## What is expected
Repeat the data that follows in full. Do not include the pictures.

Records from a dataset

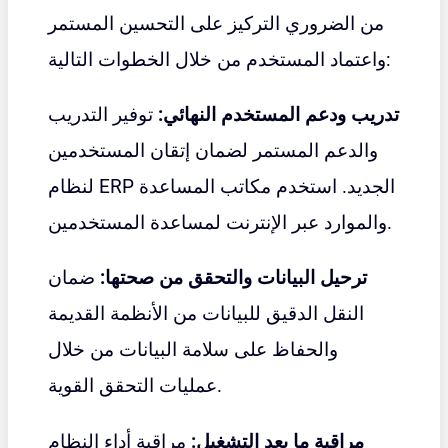
من الضروري التركيز على التحسين المستمر
واعتماد المستخدم من خلال الخطوات التالية:
تدريب ودعم المستخدم النهائي:
توفير التدريب
والدعم المستمر لضمان إتقان المستخدمين
لنظام ERP الجديد. استخدم مكاتب المساعدة
والموارد عبر الإنترنت لمساعدة المستخدمين.
ترحيل البيانات والتحقق من صحتها:
ضمان
النقل الدقيق للبيانات من الأنظمة القديمة
والحفاظ على سلامة البيانات من خلال
عمليات التحقق القوية.
مراقبة ما بعد التشغيل:
مراقبة أداء النظام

## Solution for this problem
من الضروري التركيز على التحسين المستمر
واعتماد المستخدم من خلال الخطوات التالية:
تدريب ودعم المستخدم النهائي:
توفير التدريب
والدعم المستمر لضمان إتقان المستخدمين
لنظام ERP الجديد. استخدم مكاتب المساعدة
والموارد عبر الإنترنت لمساعدة المستخدمين.
ترحيل البيانات والتحقق من صحتها:
ضمان
النقل الدقيق للبيانات من الأنظمة القديمة
والحفاظ على سلامة البيانات من خلال
عمليات التحقق القوية.
مراقبة ما بعد التشغيل:
مراقبة أداء النظام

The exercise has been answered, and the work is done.